Table 6 Cross-speaker distribution of annotated emotions in the EVA Corpus

In the EVA corpus, over 3200 instances of emotional expressions were identified. As the results show, in discourse, the ‘secondary’ emotions, i.e., those related to outer regions of Plutchik’s wheel of emotions, such as love, interest, acceptance, disapproval, etc., tend to appear more often. According to Plutchik’s theory, primary emotions are “idealized”, and their properties must be inferred from evidence but cannot be accurately stated in full. The ‘secondary’ emotions are less innate, develop over time, and take longer to fade away. These are interpersonal because they are most often experienced in relation to real or imagined others. However, they have no corresponding facial expression that makes them universally recognizable. This is also quite evident by the low score of the inter-coder agreement (Table 3).

4.5 Syntax

To describe each utterance syntactically, the annotators were asked to first provide each word in its infinite, singular, or positive form and assign POS tags. The ontology includes lexicon features, such as frequency of occurrence, pronunciation, POS labels, syntax, sense discrimination, phraseology, etc. Moreover, the annotators were also asked to apply a form of dependency grammar to the available utterances. Namely, in informal and contemporary speech and language processing systems, the general formalisms, phrasal constituents, and phrase-structure rules do not apply directly (Jurafsky & Martin, 2018, p. 280). Instead, the syntactic structure of a sentence is described primarily in terms of the words (or lemmas) and an associated set of directed binary grammatical relations that hold among the words (Fig. 4).

Fig. 4
figure 4

Syntax annotation

The annotation was performed in the WebAnno annotation framework and transferred into the annotation tool ELAN. Each token was extended with an array of lexicon features. The features involved with each syntax token are dynamic and depend on the word type. The static parameters, however, are POS (e.g., noun, verb, pronoun, adjective), infinitive form, and syntax structure. The syntax structure is a realization of a typed dependency structure, as defined in The Universal Dependencies Treebank for Slovenian (Dobrovoljc et al., 2017). Each word in a sentence is described as an array of directed and labelled dependencies as pair of [j,label], where j represents the index of the word towards which the dependency is directed, and the label indicates the type of dependencies. The origin word is the word to which the syntax token belongs.

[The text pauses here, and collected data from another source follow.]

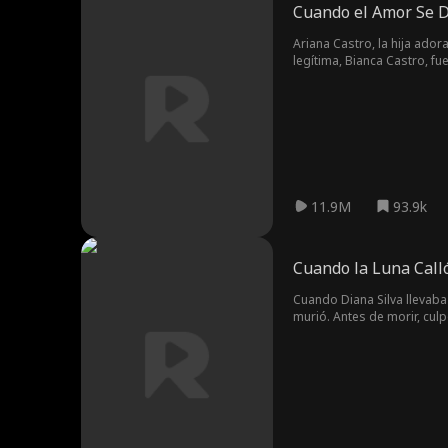
Cuando el Amor Se 
Ariana Castro, la hija ador
legítima, Bianca Castro, f
que hizo creer que Ariana 
arrepentirse y reformarse
regresa a casa, y sus famil
11.9M
93.9k
Cuando la Luna Call
Cuando Diana Silva llevaba
murió. Antes de morir, culp
murió. Al despertar el día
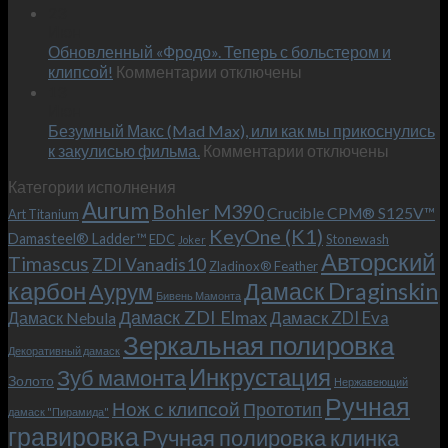
Встречае
23
персональным
Июн
новый
пожеланиям
Обновленный «Фродо». Теперь с больстером и
KeyOne
–
к
(K1)
клипсой!
Комментарии
отключены
и
записи
13
это
Июн
Обновленный
возможно!
Безумный Макс (Mad Max), или как мы прикоснулись
«Фродо».
к
к закулисью фильма.
Комментарии
Теперь
отключены
записи
с
Категории исполнения
Безумный
больстером
Aurum
Bohler M390
Макс
и
Crucible CPM® S125V™
Art Titanium
(Mad
клипсой!
KeyOne (K1)
Damasteel® Ladder™
EDC
Stonewash
Joker
Max),
Авторский
Timascus
ZDI Vanadis10
Zladinox® Feather
или
карбон
Дамаск Draginskin
Аурум
как
Бивень Мамонта
мы
Дамаск ZDI Elmax
Дамаск ZDI Eva
Дамаск Nebula
прикоснулись
Зеркальная полировка
к
Декоративный дамаск
закулисью
Инкрустация
Зуб мамонта
Золото
Нержавеющий
фильма.
Ручная
Нож с клипсой
Прототип
дамаск "Пирамида"
гравировка
Ручная полировка клинка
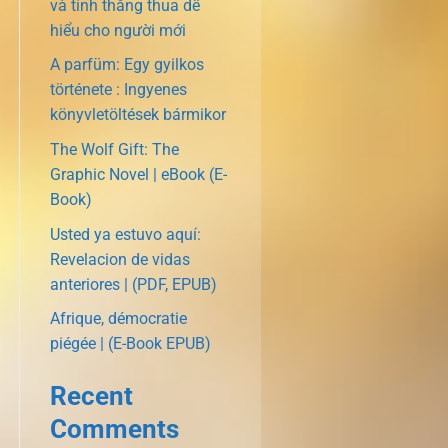
và tính thắng thua dễ
hiểu cho người mới
A parfüm: Egy gyilkos
története : Ingyenes
könyvletöltések bármikor
The Wolf Gift: The
Graphic Novel | eBook (E-
Book)
Usted ya estuvo aquí:
Revelacion de vidas
anteriores | (PDF, EPUB)
Afrique, démocratie
piégée | (E-Book EPUB)
Recent
Comments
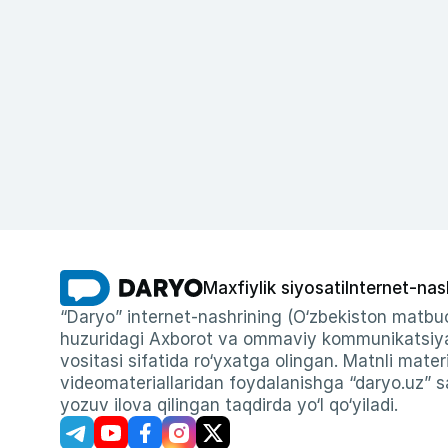
Maxfiylik siyosati
Internet-nas
“Daryo” internet-nashrining (O‘zbekiston matbuo
huzuridagi Axborot va ommaviy kommunikatsiyal
vositasi sifatida ro‘yxatga olingan. Matnli materi
videomateriallaridan foydalanishga “daryo.uz” sa
yozuv ilova qilingan taqdirda yo‘l qo‘yiladi.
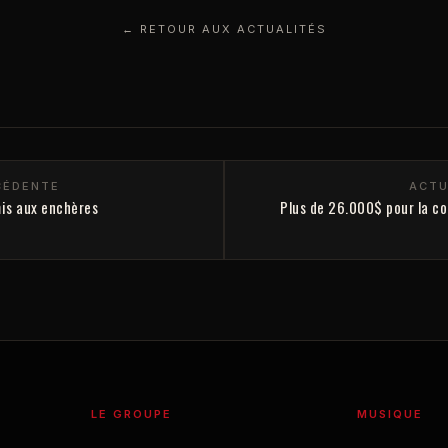
← RETOUR AUX ACTUALITÉS
CÉDENTE
ACTU
is aux enchères
Plus de 26.000$ pour la co
LE GROUPE
MUSIQUE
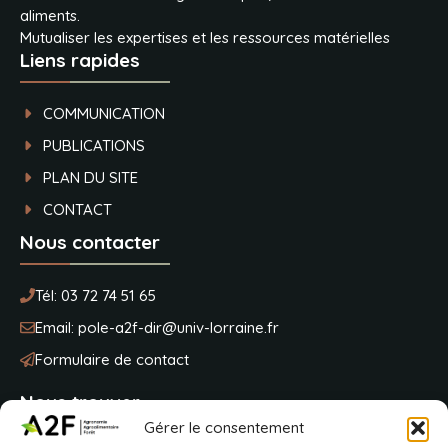
aliments.
Mutualiser les expertises et les ressources matérielles
Liens rapides
COMMUNICATION
PUBLICATIONS
PLAN DU SITE
CONTACT
Nous contacter
Tél:
03 72 74 51 65
Email:
pole-a2f-dir@univ-lorraine.fr
Formulaire de contact
Nous trouver
Gérer le consentement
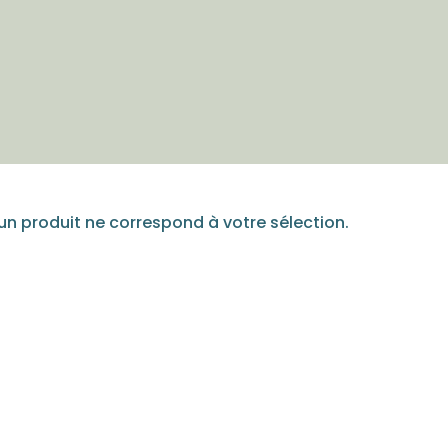
n produit ne correspond à votre sélection.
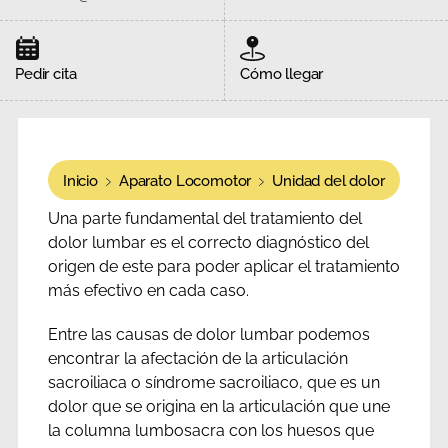
Pedir cita
Cómo llegar
Inicio
Aparato Locomotor
Unidad del dolor
Una parte fundamental del tratamiento del
dolor lumbar es el correcto diagnóstico del
origen de este para poder aplicar el tratamiento
más efectivo en cada caso.
Entre las causas de dolor lumbar podemos
encontrar la afectación de la articulación
sacroiliaca o síndrome sacroiliaco, que es un
dolor que se origina en la articulación que une
la columna lumbosacra con los huesos que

4.6 Coding of non-verbal behaviour through non-verbal conversational intent (NCI)

The coding of the symbolic nature of the non-verbal behaviour focusing on gestures and mimics was carried out through the classification of NCI, according to the topology of annotation outlined in Fig. 2. We implemented the following classification:

  • Illustrators (I) denote non-verbal movements that illustrate the speaker’s message (Koutsombogera & Papageorgiou, 2012). As partially foreground behaviour (cf. Cooperrider, 2017, p. 193), they can accompany or reinforce an actual verbal referent in speech. The group is divided into outlines, ideographs, and dimensional illustrators. The outlines (Io) can reproduce a concrete aspect of the accompanying verbal content. The ideographic or metaphoric illustrators (Ii) concretualize abstract concepts with a shape. The spatial or dimensional (Id) illustrators refer to spatial movements with which outlines or dimensions are depicted. Illustrators visualise characteristics to highlight physical properties.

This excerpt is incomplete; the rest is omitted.